What about elective care? Last week we made the decision to review all charts of patients waiting to see us in my orthopaedic clinic to convert to virtual visits whenever safe and possible. Social distancing is meant to flatten the curve of spread. We must avoid patients and healthcare professionals coming into mass contact to address issues that are neither urgent or emergent. Most patients have received this information with grace and gratitude. People want to stay safe and to keep those on the front lines safe.
Some true colors are shining through in the past days. Support. Working after hours and on the weekend to do the right thing. Keeping public health and the greater good in mind, many are rising up, leaning in, and supporting one another.
And some are not. This has not landed for some of us. I had a patient’s mother yell at me last week for the 2 day wait to see her child with a non emergent problem. I received this without the compassion and empathy that I usually conjure. I am sure this woman was scared and frustrated, perhaps short on toilet paper, and daunted by the lines around the block at the grocery stores. She was likely overwhelmed with the mixed messaging coming from the press and our government. She was absolutely trying to advocate for her child. And she was certainly not able to see that we are far from business as usual in the orthopaedic clinic. I cannot blame her. But I did not have the ability to offer her what she needed, patience and understanding.

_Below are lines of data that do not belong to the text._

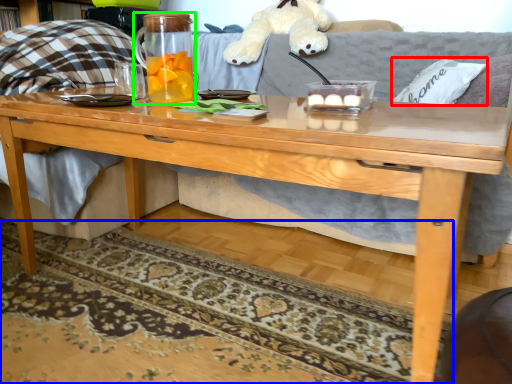 Question: Considering the real-world distances, which object is closest to pillow (highlighted by a red box)? mat (highlighted by a blue box) or beverage (highlighted by a green box).

Choices:
 (A) mat
 (B) beverage

Answer: (B) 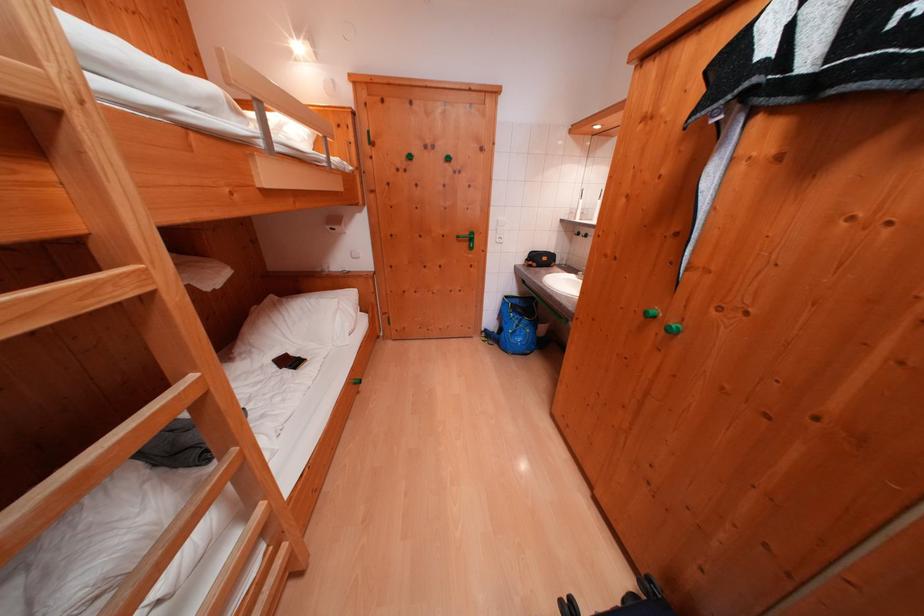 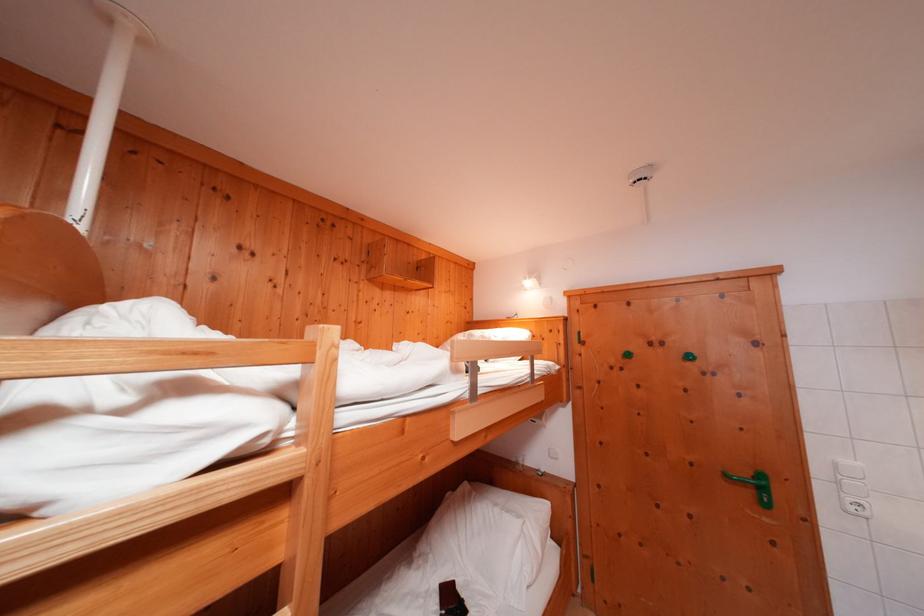 Locate, in the second image, the point that corresponds to pixel 284 371 in the first image.

(446, 604) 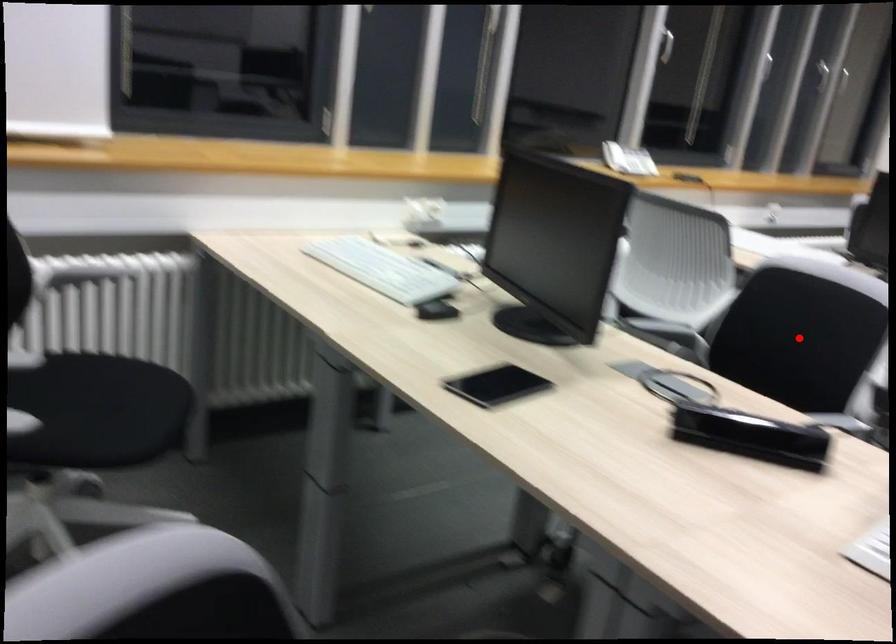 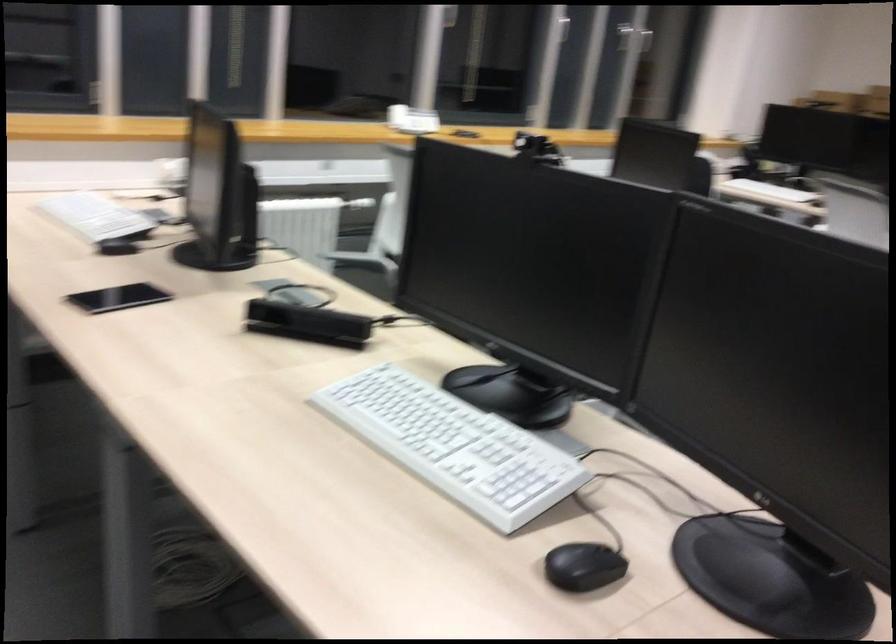 Question: I am providing you with two images of the same scene from different viewpoints. A red point is marked on the first image. Can you still see the location of the red point in image 2?

Choices:
 (A) Yes
 (B) No

Answer: (B) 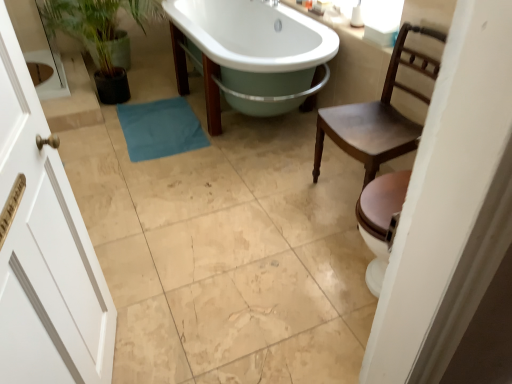 Question: Can you confirm if white glossy bathtub at center is bigger than green matte plant at left?

Choices:
 (A) no
 (B) yes

Answer: (B)

Question: Considering the relative positions of white glossy bathtub at center and green matte plant at left in the image provided, is white glossy bathtub at center behind green matte plant at left?

Choices:
 (A) yes
 (B) no

Answer: (B)

Question: Considering the relative sizes of white glossy bathtub at center and green matte plant at left in the image provided, is white glossy bathtub at center taller than green matte plant at left?

Choices:
 (A) no
 (B) yes

Answer: (A)

Question: Is white glossy bathtub at center turned away from green matte plant at left?

Choices:
 (A) no
 (B) yes

Answer: (A)

Question: Is white glossy bathtub at center in front of green matte plant at left?

Choices:
 (A) no
 (B) yes

Answer: (B)

Question: In the image, is green matte plant at left positioned in front of or behind blue fabric bath towel at center?

Choices:
 (A) front
 (B) behind

Answer: (A)

Question: Is green matte plant at left wider or thinner than blue fabric bath towel at center?

Choices:
 (A) thin
 (B) wide

Answer: (B)

Question: In terms of height, does green matte plant at left look taller or shorter compared to blue fabric bath towel at center?

Choices:
 (A) short
 (B) tall

Answer: (B)

Question: Is green matte plant at left inside the boundaries of blue fabric bath towel at center, or outside?

Choices:
 (A) outside
 (B) inside

Answer: (A)

Question: Looking at their shapes, would you say brown wooden chair at right is wider or thinner than white glossy bathtub at center?

Choices:
 (A) wide
 (B) thin

Answer: (B)

Question: Is brown wooden chair at right in front of or behind white glossy bathtub at center in the image?

Choices:
 (A) behind
 (B) front

Answer: (B)

Question: From their relative heights in the image, would you say brown wooden chair at right is taller or shorter than white glossy bathtub at center?

Choices:
 (A) short
 (B) tall

Answer: (B)

Question: From a real-world perspective, relative to white glossy bathtub at center, is brown wooden chair at right vertically above or below?

Choices:
 (A) below
 (B) above

Answer: (B)

Question: Is white glossy bathtub at center spatially inside green matte plant at left, or outside of it?

Choices:
 (A) outside
 (B) inside

Answer: (A)

Question: From the image's perspective, relative to green matte plant at left, is white glossy bathtub at center above or below?

Choices:
 (A) above
 (B) below

Answer: (B) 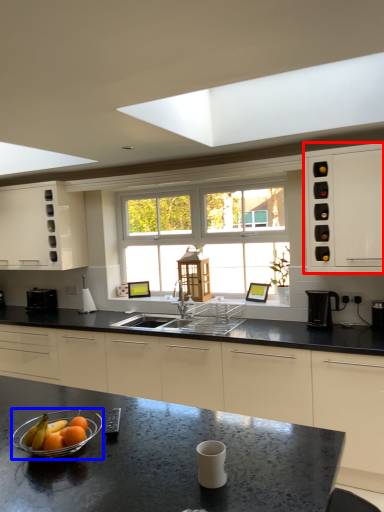 Question: Which object appears farthest to the camera in this image, cabinetry (highlighted by a red box) or glass bowl (highlighted by a blue box)?

Choices:
 (A) cabinetry
 (B) glass bowl

Answer: (A) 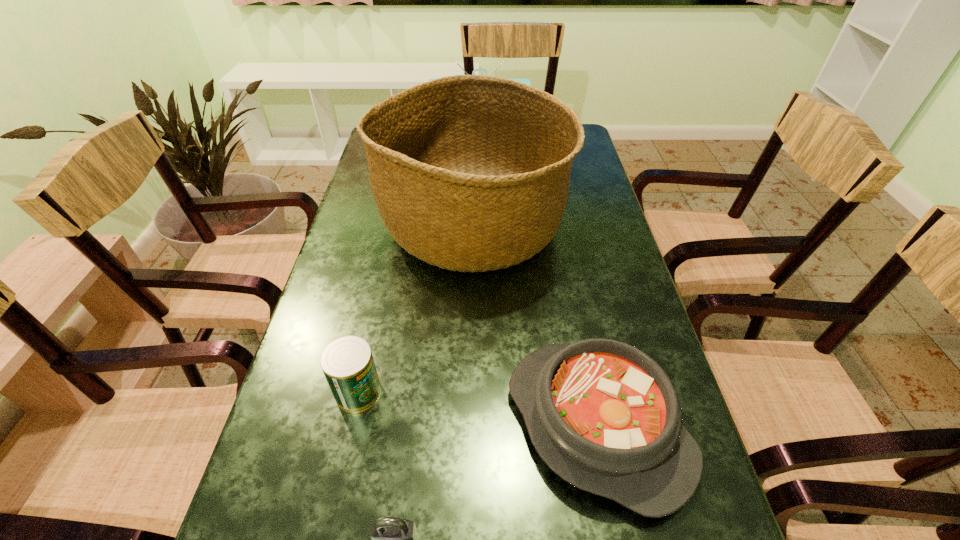 Identify the location of basket. (470, 173).

This screenshot has width=960, height=540. What are the coordinates of `the fourth shortest object` in the screenshot? It's located at (527, 81).

Where is `radio receiver`? Image resolution: width=960 pixels, height=540 pixels. radio receiver is located at coordinates [x=527, y=81].

This screenshot has width=960, height=540. Identify the location of casserole. (604, 416).

In order to click on can in this screenshot , I will do `click(347, 362)`.

This screenshot has height=540, width=960. What are the coordinates of `free space located 0.140m on the right of the basket` in the screenshot? It's located at (614, 226).

Identify the location of vacant position located 0.090m on the front-facing side of the fourth shortest object. (480, 164).

Identify the location of free space located 0.120m on the back of the casserole. [574, 308].

I want to click on vacant space positioned 0.370m on the right of the can, so click(571, 392).

What are the coordinates of `object at the far edge` in the screenshot? It's located at (527, 81). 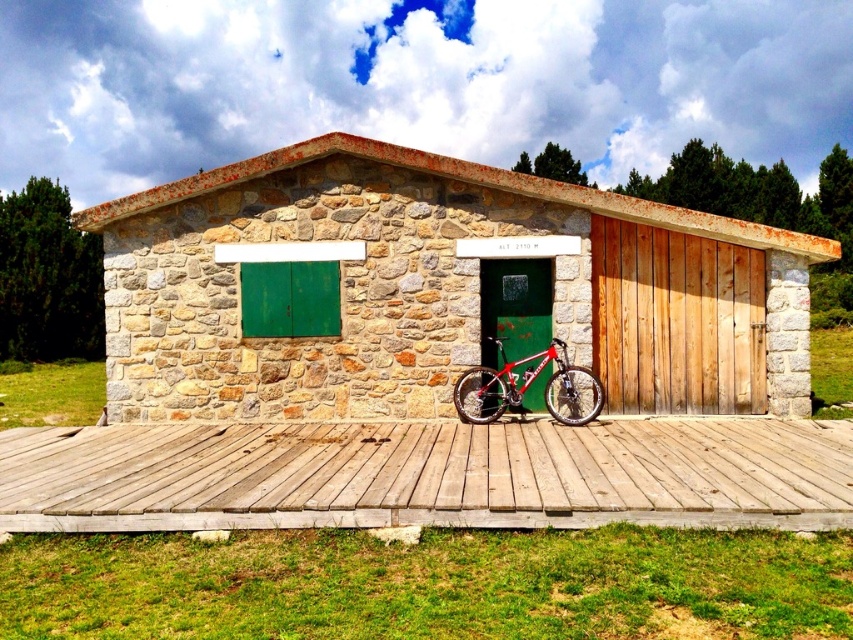 Question: Which of the following is the farthest from the observer?

Choices:
 (A) (584, 388)
 (B) (401, 394)

Answer: (B)

Question: Is stone textured hut at center positioned in front of shiny metallic bicycle at center?

Choices:
 (A) yes
 (B) no

Answer: (B)

Question: Does stone textured hut at center have a greater width compared to shiny metallic bicycle at center?

Choices:
 (A) no
 (B) yes

Answer: (B)

Question: Is stone textured hut at center in front of shiny metallic bicycle at center?

Choices:
 (A) yes
 (B) no

Answer: (B) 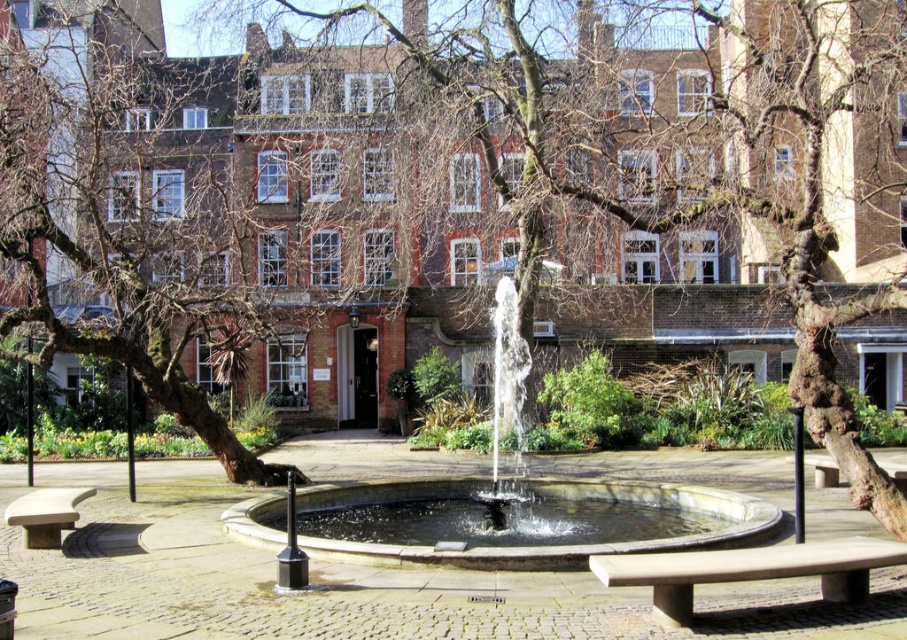 You are a visitor in the courtyard and want to sit on the smooth stone bench at lower left. To reach it, you need to walk from the fountain. Which direction should you walk relative to the bare bark tree at center?

The smooth stone bench at lower left is located below the bare bark tree at center, so you should walk downward or southward from the fountain towards the bench.

Based on the photo, you are standing in the courtyard and want to move from the point at coordinates point (x=36, y=221) to the point at coordinates point (x=83, y=493). Which direction should you walk to get closer to your destination?

You should walk forward because point (x=36, y=221) is behind point (x=83, y=493), so moving forward will bring you closer to your destination.

You are standing in the courtyard and want to sit on the smooth stone bench at lower left. However, there is a brown bark tree at left in your way. Can you walk around the tree to reach the bench without going through it?

The smooth stone bench at lower left is behind the brown bark tree at left, so you can walk around the tree to reach the bench without going through it. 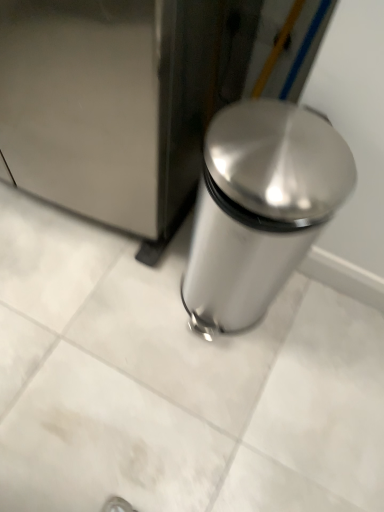 This screenshot has width=384, height=512. What do you see at coordinates (118, 100) in the screenshot?
I see `satin silver trash can at right` at bounding box center [118, 100].

This screenshot has width=384, height=512. I want to click on satin silver trash can at right, so pyautogui.click(x=118, y=100).

Locate an element on the screen. The width and height of the screenshot is (384, 512). satin silver trash can at center is located at coordinates (260, 206).

The width and height of the screenshot is (384, 512). What do you see at coordinates (260, 206) in the screenshot? I see `satin silver trash can at center` at bounding box center [260, 206].

At what (x,y) coordinates should I click in order to perform the action: click on satin silver trash can at right. Please return your answer as a coordinate pair (x, y). Looking at the image, I should click on (118, 100).

Which object is positioned more to the left, satin silver trash can at right or satin silver trash can at center?

satin silver trash can at right is more to the left.

Which object is more forward, satin silver trash can at right or satin silver trash can at center?

satin silver trash can at right is in front.

Is point (120, 157) positioned behind point (278, 159)?

Yes, it is behind point (278, 159).

Looking at this image, from the image's perspective, which one is positioned higher, satin silver trash can at right or satin silver trash can at center?

satin silver trash can at right, from the image's perspective.

From a real-world perspective, is satin silver trash can at right under satin silver trash can at center?

Incorrect, from a real-world perspective, satin silver trash can at right is higher than satin silver trash can at center.

Is satin silver trash can at right wider or thinner than satin silver trash can at center?

Clearly, satin silver trash can at right has more width compared to satin silver trash can at center.

Between satin silver trash can at right and satin silver trash can at center, which one has less height?

satin silver trash can at center.

Does satin silver trash can at right have a smaller size compared to satin silver trash can at center?

No, satin silver trash can at right is not smaller than satin silver trash can at center.

Based on the photo, choose the correct answer: Is satin silver trash can at right inside satin silver trash can at center or outside it?

satin silver trash can at right lies outside satin silver trash can at center.

Are satin silver trash can at right and satin silver trash can at center making contact?

No, satin silver trash can at right is not in contact with satin silver trash can at center.

Is satin silver trash can at right facing towards satin silver trash can at center?

No, satin silver trash can at right is not aimed at satin silver trash can at center.

Measure the distance from satin silver trash can at right to satin silver trash can at center.

They are 13.37 inches apart.

Where is `waste container that is below the satin silver trash can at right (from the image's perspective)`? This screenshot has width=384, height=512. waste container that is below the satin silver trash can at right (from the image's perspective) is located at coordinates (260, 206).

Does satin silver trash can at center appear on the right side of satin silver trash can at right?

Yes, satin silver trash can at center is to the right of satin silver trash can at right.

Which object is further away from the camera taking this photo, satin silver trash can at center or satin silver trash can at right?

satin silver trash can at center is more distant.

Does point (222, 167) lie behind point (14, 140)?

No, (222, 167) is in front of (14, 140).

From the image's perspective, relative to satin silver trash can at right, is satin silver trash can at center above or below?

Clearly, from the image's perspective, satin silver trash can at center is below satin silver trash can at right.

From a real-world perspective, is satin silver trash can at center positioned under satin silver trash can at right based on gravity?

Yes.

In terms of width, does satin silver trash can at center look wider or thinner when compared to satin silver trash can at right?

Clearly, satin silver trash can at center has less width compared to satin silver trash can at right.

Is satin silver trash can at center taller than satin silver trash can at right?

Incorrect, the height of satin silver trash can at center is not larger of that of satin silver trash can at right.

Looking at the image, does satin silver trash can at center seem bigger or smaller compared to satin silver trash can at right?

Clearly, satin silver trash can at center is smaller in size than satin silver trash can at right.

Is satin silver trash can at center not inside satin silver trash can at right?

satin silver trash can at center lies outside satin silver trash can at right's area.

Is satin silver trash can at center far away from satin silver trash can at right?

satin silver trash can at center is near satin silver trash can at right, not far away.

Is satin silver trash can at center facing away from satin silver trash can at right?

No, satin silver trash can at center is not facing away from satin silver trash can at right.

Can you tell me how much satin silver trash can at center and satin silver trash can at right differ in facing direction?

The facing directions of satin silver trash can at center and satin silver trash can at right are 0.00041 degrees apart.

Where is `appliance above the satin silver trash can at center (from a real-world perspective)`? This screenshot has width=384, height=512. appliance above the satin silver trash can at center (from a real-world perspective) is located at coordinates (118, 100).

You are a GUI agent. You are given a task and a screenshot of the screen. Output one action in this format:
    pyautogui.click(x=<x>, y=<y>)
    Task: Click on the waste container lying behind the satin silver trash can at right
    
    Given the screenshot: What is the action you would take?
    pyautogui.click(x=260, y=206)

At what (x,y) coordinates should I click in order to perform the action: click on appliance in front of the satin silver trash can at center. Please return your answer as a coordinate pair (x, y). Image resolution: width=384 pixels, height=512 pixels. Looking at the image, I should click on [118, 100]. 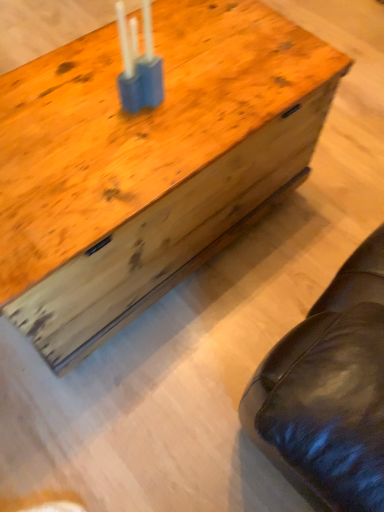 The height and width of the screenshot is (512, 384). Find the location of `free space behind blue plastic candle holder at center`. free space behind blue plastic candle holder at center is located at coordinates pyautogui.click(x=152, y=52). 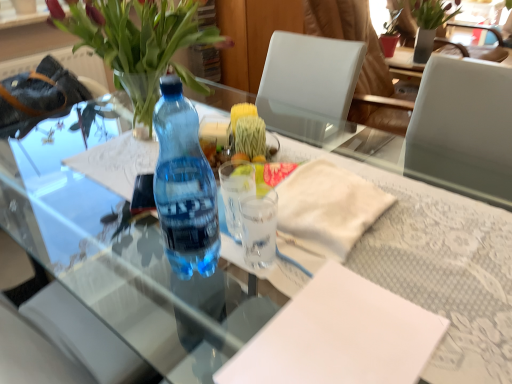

Last night my 13 year old had a sleepover planned with a new friend. I do not know the friend’s parents. I should have cancelled. But I felt bad for the girls, and wanted to let them have one last hurrah before lockdown. In the middle of the night my 10 year old daughter woke up with a fever. I did not call the friend’s mother. I made the call to keep my sick daughter in our room away from the friend. This was not the right call. The friend’s family was correctly upset. All I could do was apologize, and this was received with much appreciated forgiveness.
Today I went to my favorite Sunday yoga class, usually filled to the brim. There were 5 students. And a teacher dealing out everything I needed. Hard work, deep breath, sweat, and focus. I am sure even this outlet will shut down within the week.
We are all so raw. As parents. As doctors. As people. Our leaders cannot get it right when there is no precedent in contemporary times. A partner texted me, “our leaders are waiting for word from other leaders, and it all feels like trying to do a U turn in a big rig on a cul-de-sac.” I have shifted to asking for forgiveness instead of permission. I must do what seems right. This is not the time for rule following, as there are no rules. I am going back to my Hippocratic Oath. Just trying to do no harm.
To all of my tribe in medicine, let’s be patient with ourselves. Let’s support one another. And let’s remember that we have exited a world of patient led care and “customer” service in medicine. As we do what we believe is right, we may not have consensus. The moral and ethical barometer that comes with the art and practice of medicine cannot be dictated or scripted in these times. Let it be said that we tried to do what was right with courage and even ferocity.